Newt Gingrich’s campaign is looking to buck up supporters after their embarrassing failure to get on the ballot in Virginia, likening their inability to secure enough signatures to the Japanese attack on Pearl Harbor.
“Newt and I agreed that the analogy is December 1941,” campaign director Michael Krull said in a message posted to Facebook. “We have experienced an unexpected set-back, but we will re-group and re-focus with increased determination, commitment and positive action. Throughout the next months there will be ups and downs; there will be successes and failures; there will be easy victories and difficult days – but in the end we will stand victorious.”
Gingrich, along with Rick Perry, Rick Santorum, Michele Bachmann, and Jon Huntsman, failed to meet the state’s 10,000 signature requirement, leaving only Mitt Romney and Ron Paul on the ballot. There is no write-in option under state law. One recent poll showed Gingrich leading the entire field.
Krull told supporters that the campaign would rebound, but acknowledged that it was a serious blow.

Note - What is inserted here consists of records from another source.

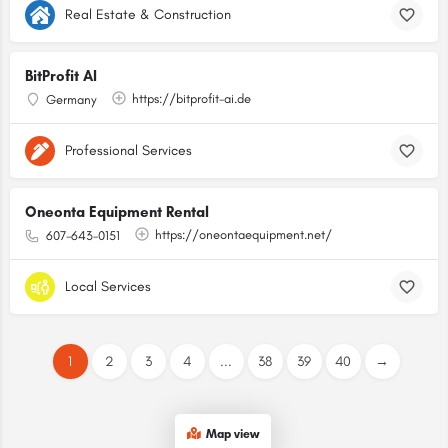
Real Estate & Construction
BitProfit AI
https://bitprofit-ai.de
Germany
Professional Services
Oneonta Equipment Rental
https://oneontaequipment.net/
607-643-0151
Local Services
1
2
3
4
...
38
39
40
→
Map view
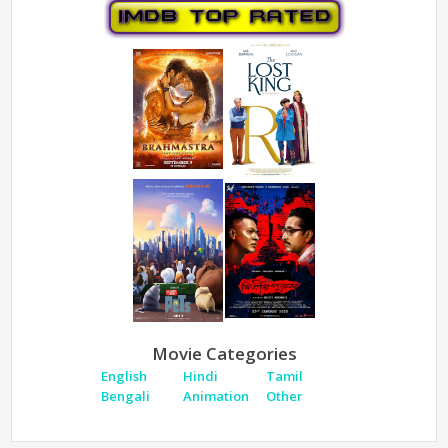
Movie Categories
English
Hindi
Tamil
Bengali
Animation
Other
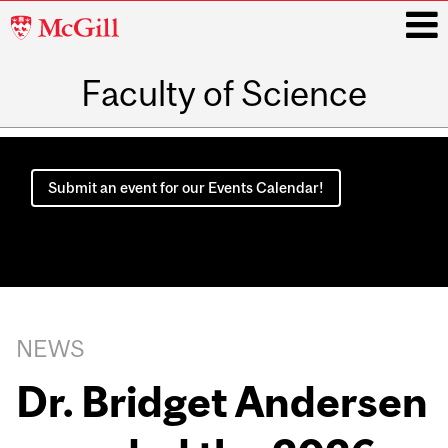
McGill
University
Faculty of Science
i
Main
navigation
Submit an event for our Events Calendar!
NEWS
Dr. Bridget Andersen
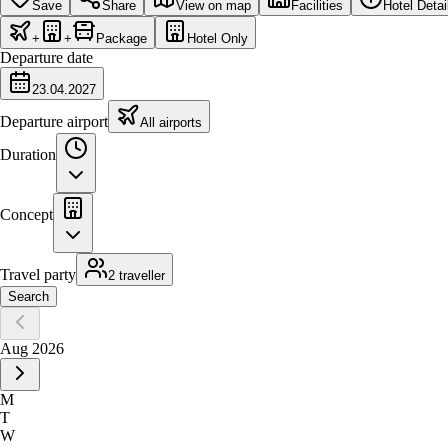
Save
Share
View on map
Facilities
Hotel Detai
+
+
Package
Hotel Only
Departure date
23.04.2027
Departure airport
All airports
Duration
Concept
Travel party
2 traveller
Search
Aug 2026
M
T
W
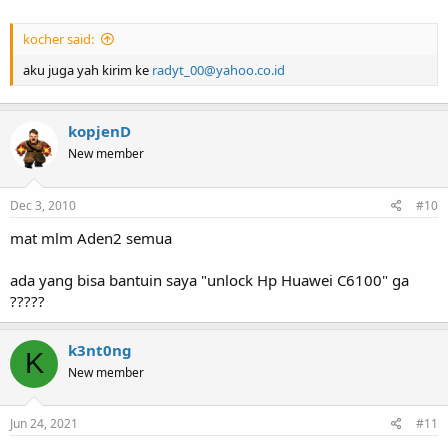
kocher said:
aku juga yah kirim ke
radyt_00@yahoo.co.id
kopjenD
New member
Dec 3, 2010
#10
mat mlm Aden2 semua
ada yang bisa bantuin saya "unlock Hp Huawei C6100" ga
?????
k3nt0ng
K
New member
Jun 24, 2021
#11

“Newt and I have talked three or four times today and he stated that this is not catastrophic – we will continue to learn and grow,” he wrote. “Remember that it was only a few months ago that pundits and the press declared us dead after the paid consultants left. They declared that the decision not to compete in the Ames Straw Poll would mean that Iowans would ignore us. Some will again state that this is fatal.”